Monday, October 26, 2009

It's sad what depresses me and gets me into ruts and to how seriously I contemplate death and the nature of suicide.

This is all just so unnaturally silly and pointless.

I'm not a nihilist, life has meaning but everything people are getting so worked up about is meaningless...

Ecclesiastes is about the only wisdom book in the Bible I bother to constantly reread but the basic message is to love and fear God, do work you love and enjoy marriage.

That is it.

Love God, love people and stay busy.

Nothing else, no other expectations and God that is nice.
Because right now I just don't care.
I'm so sick of everything else and don't want to bother contemplating the absolute absurdity of what this all doesn't mean anymore.

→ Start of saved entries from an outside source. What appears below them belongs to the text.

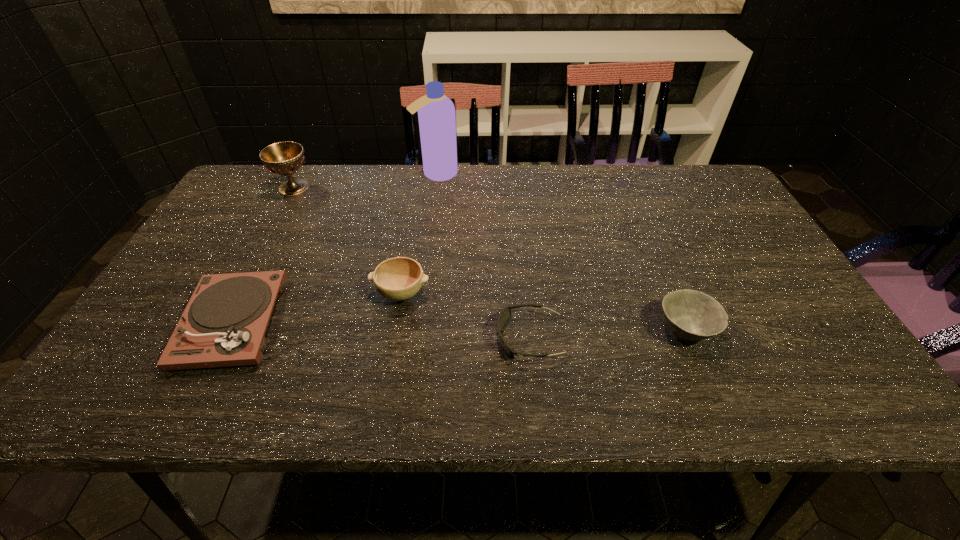 Locate an element on the screen. The image size is (960, 540). the tallest object is located at coordinates (436, 113).

What are the coordinates of `the second tallest object` in the screenshot? It's located at (284, 158).

The height and width of the screenshot is (540, 960). What are the coordinates of `the left bowl` in the screenshot? It's located at (400, 278).

Find the location of a particular element. The image size is (960, 540). the right bowl is located at coordinates (691, 315).

Identify the location of phonograph_record. (224, 323).

Identify the location of goggles. This screenshot has height=540, width=960. (504, 316).

This screenshot has height=540, width=960. Find the location of `the shortest object`. the shortest object is located at coordinates (504, 316).

This screenshot has width=960, height=540. Find the location of `free space located 0.300m on the front of the shampoo`. free space located 0.300m on the front of the shampoo is located at coordinates (427, 246).

The width and height of the screenshot is (960, 540). I want to click on free region located 0.350m on the right of the chalice, so click(x=426, y=188).

Image resolution: width=960 pixels, height=540 pixels. In order to click on vacant space located on the front of the left bowl in this screenshot , I will do `click(386, 380)`. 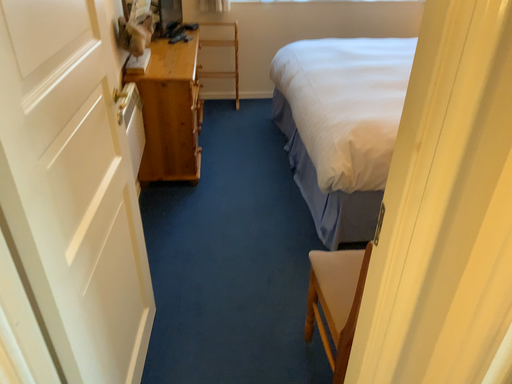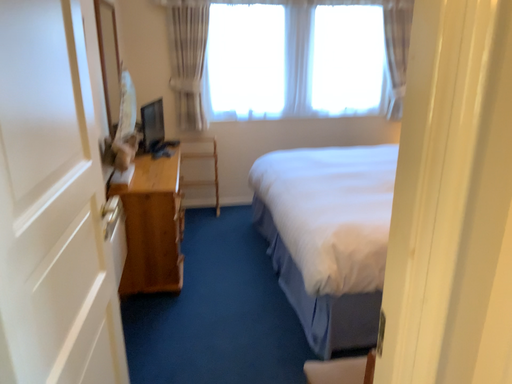 Question: How did the camera likely rotate when shooting the video?

Choices:
 (A) rotated upward
 (B) rotated downward

Answer: (A) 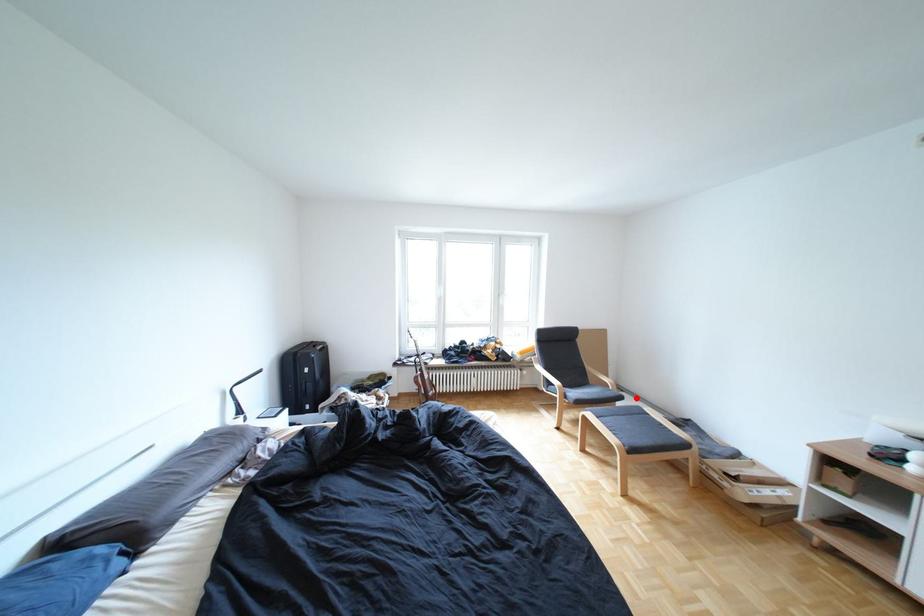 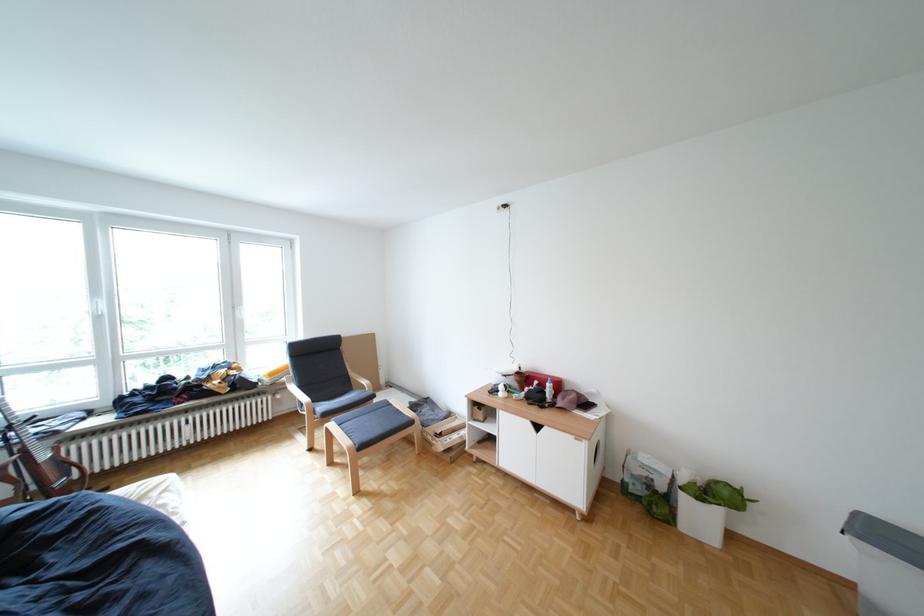 Locate, in the second image, the point that corresponds to the highlighted location in the first image.

(388, 397) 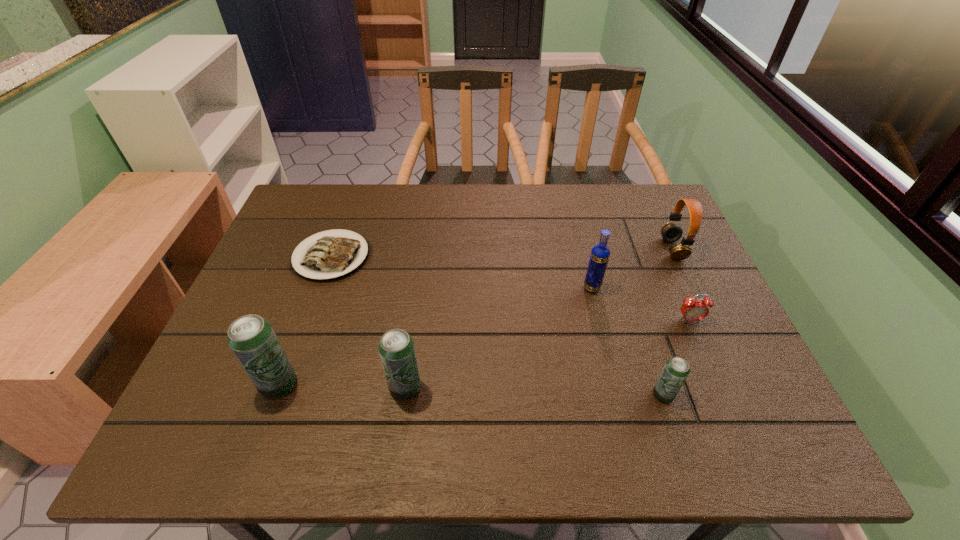 Identify the location of vacant point located on the right of the leftmost beer can. The height and width of the screenshot is (540, 960). (386, 384).

Find the location of a particular element. free spot located on the right of the second beer can from left to right is located at coordinates (571, 388).

I want to click on vacant region located on the left of the fifth object from left to right, so click(600, 395).

Locate an element on the screen. free space located on the ear cups of the headset is located at coordinates (529, 249).

Where is `vacant space located on the ear cups of the headset`? The height and width of the screenshot is (540, 960). vacant space located on the ear cups of the headset is located at coordinates (596, 249).

I want to click on vacant space located 0.080m on the ear cups of the headset, so click(x=635, y=249).

Find the location of a particular element. The image size is (960, 540). vacant area situated 0.060m on the back of the fourth object from left to right is located at coordinates (587, 266).

The width and height of the screenshot is (960, 540). I want to click on vacant space located 0.180m on the face of the second shortest object, so click(x=720, y=392).

I want to click on vacant space located on the left of the plate, so pos(271,256).

At what (x,y) coordinates should I click in order to perform the action: click on object that is at the far edge. Please return your answer as a coordinate pair (x, y). Looking at the image, I should click on point(332,256). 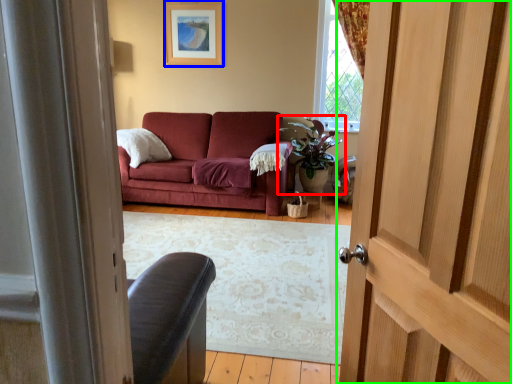 Question: Which is nearer to the houseplant (highlighted by a red box)? picture frame (highlighted by a blue box) or door (highlighted by a green box).

Choices:
 (A) picture frame
 (B) door

Answer: (A) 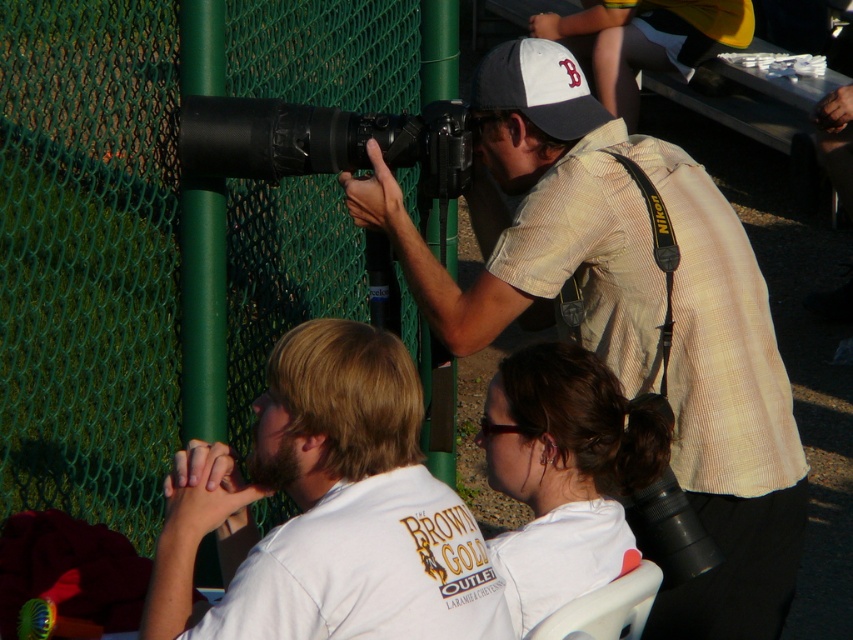 Which is more to the left, matte white shirt at center or black matte camera at center?

Positioned to the left is black matte camera at center.

Is matte white shirt at center closer to camera compared to black matte camera at center?

Yes, matte white shirt at center is closer to the viewer.

This screenshot has height=640, width=853. What do you see at coordinates (564, 474) in the screenshot?
I see `matte white shirt at center` at bounding box center [564, 474].

This screenshot has width=853, height=640. Find the location of `matte white shirt at center`. matte white shirt at center is located at coordinates (564, 474).

Can you confirm if white cotton shirt at center is smaller than white fabric baseball cap at center?

No.

Find the location of a particular element. Image resolution: width=853 pixels, height=640 pixels. white cotton shirt at center is located at coordinates (328, 509).

Locate an element on the screen. The image size is (853, 640). white cotton shirt at center is located at coordinates (328, 509).

Which is below, matte khaki shirt at center or white cotton shirt at center?

white cotton shirt at center is below.

Is matte khaki shirt at center positioned behind white cotton shirt at center?

Yes, it is behind white cotton shirt at center.

Who is more distant from viewer, (766, 394) or (479, 596)?

The point (766, 394) is more distant.

Image resolution: width=853 pixels, height=640 pixels. I want to click on matte khaki shirt at center, so click(625, 310). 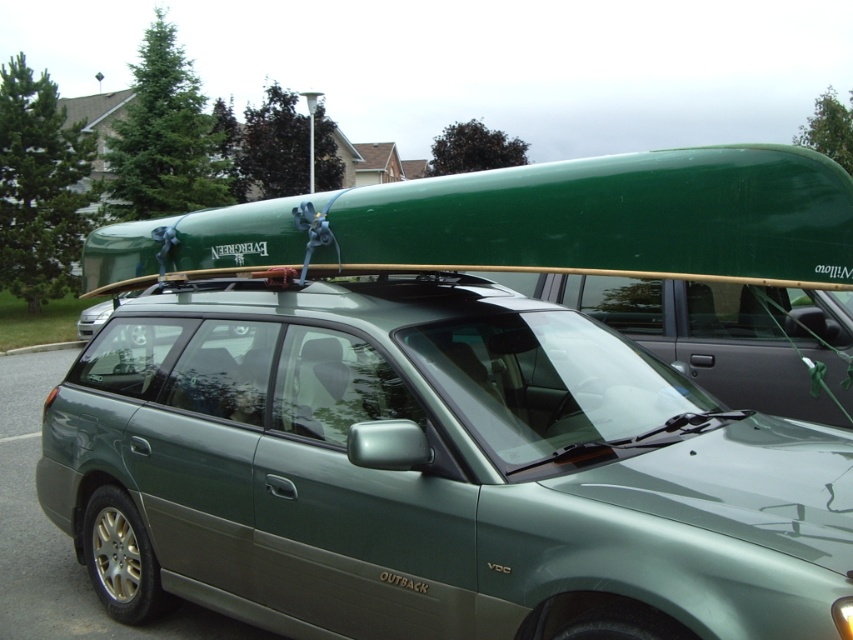 Which is above, green matte car at center or green matte surfboard at upper center?

green matte surfboard at upper center is higher up.

Which is in front, point (741, 454) or point (358, 257)?

Point (741, 454)

Is point (432, 608) positioned after point (450, 257)?

No.

Identify the location of green matte car at center. (434, 472). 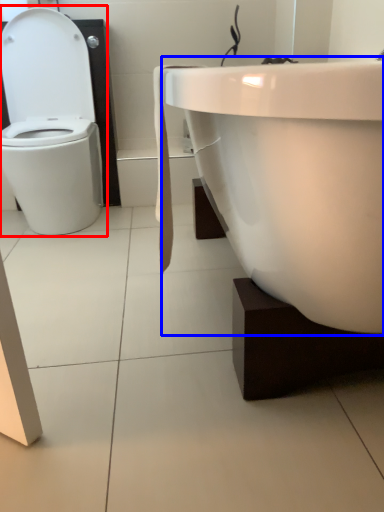 Question: Which object appears farthest to the camera in this image, toilet (highlighted by a red box) or sink (highlighted by a blue box)?

Choices:
 (A) toilet
 (B) sink

Answer: (A) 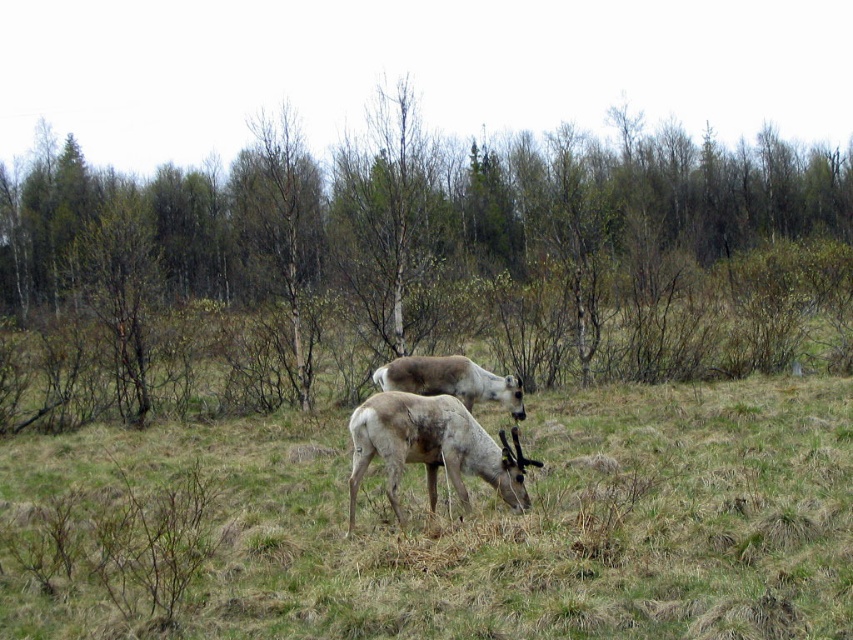 Question: Which object is the closest to the light brown fur at center?

Choices:
 (A) brown wood tree at center
 (B) grayish-brown fur at center
 (C) fuzzy brown reindeer at center

Answer: (C)

Question: Which of the following is the closest to the observer?

Choices:
 (A) fuzzy brown reindeer at center
 (B) light brown fur at center
 (C) brown wood tree at center
 (D) grayish-brown fur at center

Answer: (A)

Question: Which of the following is the closest to the observer?

Choices:
 (A) (625, 536)
 (B) (485, 461)
 (C) (778, 289)
 (D) (410, 381)

Answer: (A)

Question: Observing the image, what is the correct spatial positioning of brown wood tree at center in reference to fuzzy brown reindeer at center?

Choices:
 (A) right
 (B) left

Answer: (B)

Question: Does brown wood tree at center have a lesser width compared to grayish-brown fur at center?

Choices:
 (A) yes
 (B) no

Answer: (B)

Question: Can you confirm if fuzzy brown reindeer at center is positioned to the left of grayish-brown fur at center?

Choices:
 (A) no
 (B) yes

Answer: (B) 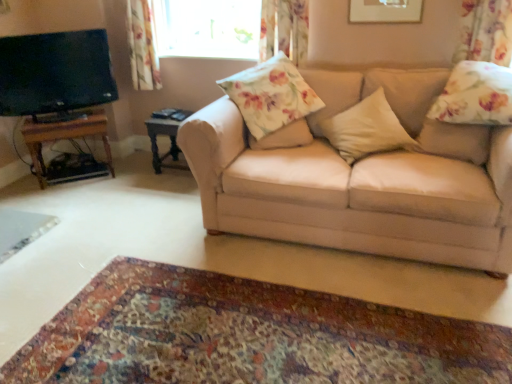 Question: Is floral fabric curtain at upper left, which ranks as the 3th curtain in front-to-back order, not within transparent glass window at upper center?

Choices:
 (A) no
 (B) yes

Answer: (B)

Question: Does floral fabric curtain at upper left, the 1th curtain from the back, lie behind transparent glass window at upper center?

Choices:
 (A) yes
 (B) no

Answer: (B)

Question: From a real-world perspective, is floral fabric curtain at upper left, which ranks as the 3th curtain in front-to-back order, physically above transparent glass window at upper center?

Choices:
 (A) yes
 (B) no

Answer: (B)

Question: Can you confirm if floral fabric curtain at upper left, the 1th curtain from the back, is taller than transparent glass window at upper center?

Choices:
 (A) yes
 (B) no

Answer: (A)

Question: Considering the relative sizes of floral fabric curtain at upper left, the 1th curtain from the back, and transparent glass window at upper center in the image provided, is floral fabric curtain at upper left, the 1th curtain from the back, wider than transparent glass window at upper center?

Choices:
 (A) no
 (B) yes

Answer: (B)

Question: From a real-world perspective, relative to matte black tv at left, is beige fabric pillow at center, positioned as the second pillow in left-to-right order, vertically above or below?

Choices:
 (A) above
 (B) below

Answer: (B)

Question: In terms of width, does beige fabric pillow at center, positioned as the second pillow in left-to-right order, look wider or thinner when compared to matte black tv at left?

Choices:
 (A) wide
 (B) thin

Answer: (A)

Question: From the image's perspective, is beige fabric pillow at center, the second pillow from the right, located above or below matte black tv at left?

Choices:
 (A) above
 (B) below

Answer: (B)

Question: Considering the positions of point (328, 130) and point (0, 69), is point (328, 130) closer or farther from the camera than point (0, 69)?

Choices:
 (A) farther
 (B) closer

Answer: (B)

Question: Is floral fabric pillow at right, the 3th pillow positioned from the left, to the left or to the right of matte black tv at left in the image?

Choices:
 (A) right
 (B) left

Answer: (A)

Question: Does point (496, 119) appear closer or farther from the camera than point (16, 51)?

Choices:
 (A) farther
 (B) closer

Answer: (B)

Question: In the image, is floral fabric pillow at right, the 3th pillow positioned from the left, positioned in front of or behind matte black tv at left?

Choices:
 (A) front
 (B) behind

Answer: (A)

Question: From a real-world perspective, relative to matte black tv at left, is floral fabric pillow at right, placed as the first pillow when sorted from right to left, vertically above or below?

Choices:
 (A) below
 (B) above

Answer: (B)

Question: From a real-world perspective, is beige fabric pillow at center, the second pillow from the right, above or below floral fabric pillow at right, placed as the first pillow when sorted from right to left?

Choices:
 (A) below
 (B) above

Answer: (A)

Question: Is beige fabric pillow at center, positioned as the second pillow in left-to-right order, spatially inside floral fabric pillow at right, placed as the first pillow when sorted from right to left, or outside of it?

Choices:
 (A) inside
 (B) outside

Answer: (B) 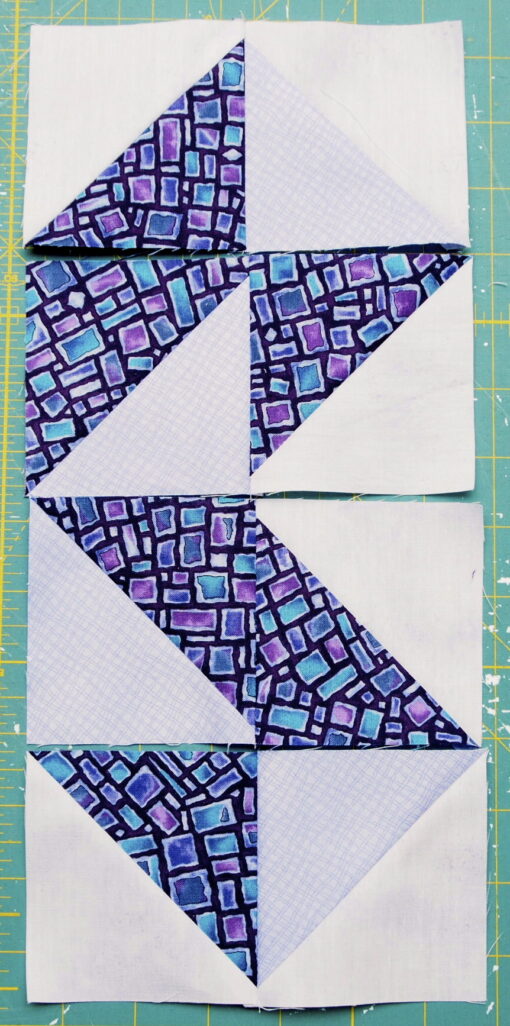 You are a GUI agent. You are given a task and a screenshot of the screen. Output one action in this format:
    pyautogui.click(x=<x>, y=<y>)
    Task: Click on the light patterned paper
    This screenshot has height=1026, width=510.
    Given the screenshot: What is the action you would take?
    pyautogui.click(x=323, y=819), pyautogui.click(x=96, y=688), pyautogui.click(x=180, y=417), pyautogui.click(x=323, y=209) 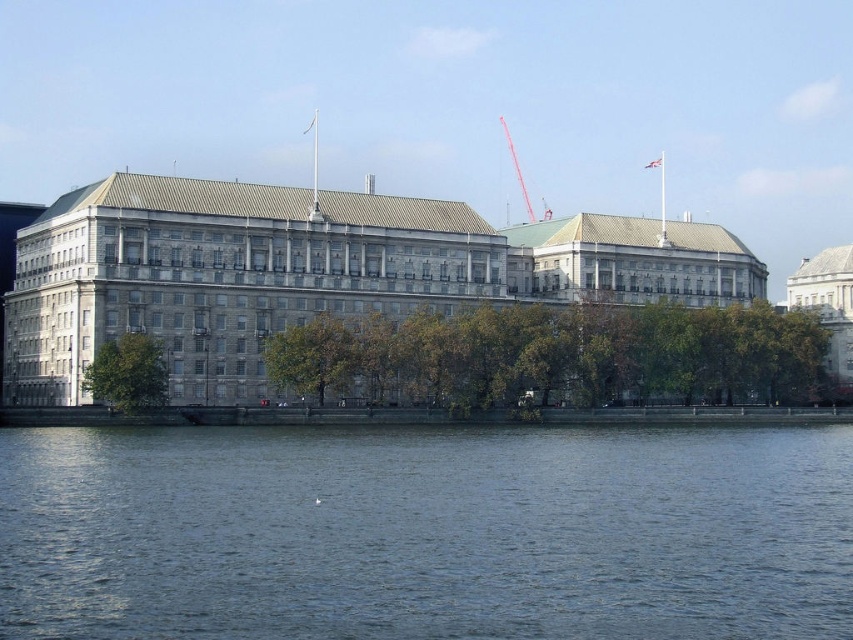 Question: Considering the relative positions of blue water at lower center and gray stone building at center in the image provided, where is blue water at lower center located with respect to gray stone building at center?

Choices:
 (A) left
 (B) right

Answer: (A)

Question: Is blue water at lower center to the left of gray stone building at center from the viewer's perspective?

Choices:
 (A) no
 (B) yes

Answer: (B)

Question: Is blue water at lower center to the right of gray stone building at center from the viewer's perspective?

Choices:
 (A) yes
 (B) no

Answer: (B)

Question: Which point is farther to the camera?

Choices:
 (A) (628, 250)
 (B) (833, 554)

Answer: (A)

Question: Among these points, which one is farthest from the camera?

Choices:
 (A) (822, 614)
 (B) (444, 228)

Answer: (B) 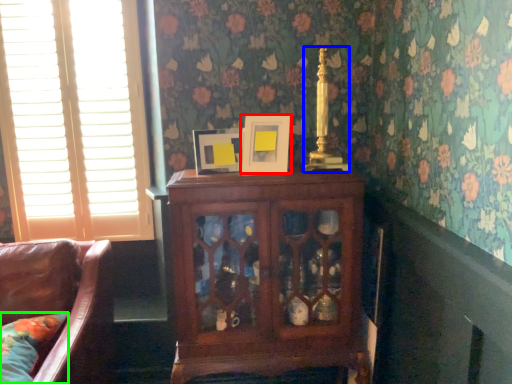 Question: Considering the real-world distances, which object is farthest from picture frame (highlighted by a red box)? candle holder (highlighted by a blue box) or pillow (highlighted by a green box)?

I don't even want hugs or to be seen.
I want enough peace and quiet from the feelings of unexpressed internal agony long, freedom long enough so I can just finish why I'm here so I can lay down and go to sleep.

I want to go Home.
I can't stand being an outcast, this alien with no homeland...I'm a stranger who is only getting more lost and disconnected as the days go on.

Only a handful know of the Lover I speak of, only a few know what it is like to look up and realize you ARE standing in the hand of eternity and that hand loves you and died for you, died and lived again to fix the mistakes you made.

I need to know someone who feels it as deep, feels the agony of sin and know it's been washed away. I need someone to help me that loves Jesus more than they could ever hope to love me...I just need a reminder that despite the drowning feelings...that everything is going to be okay...I'm not the only one insane in this overwhelmingly dull and sane world.

I'm so sick of the hate, of the pain and all this useless trash.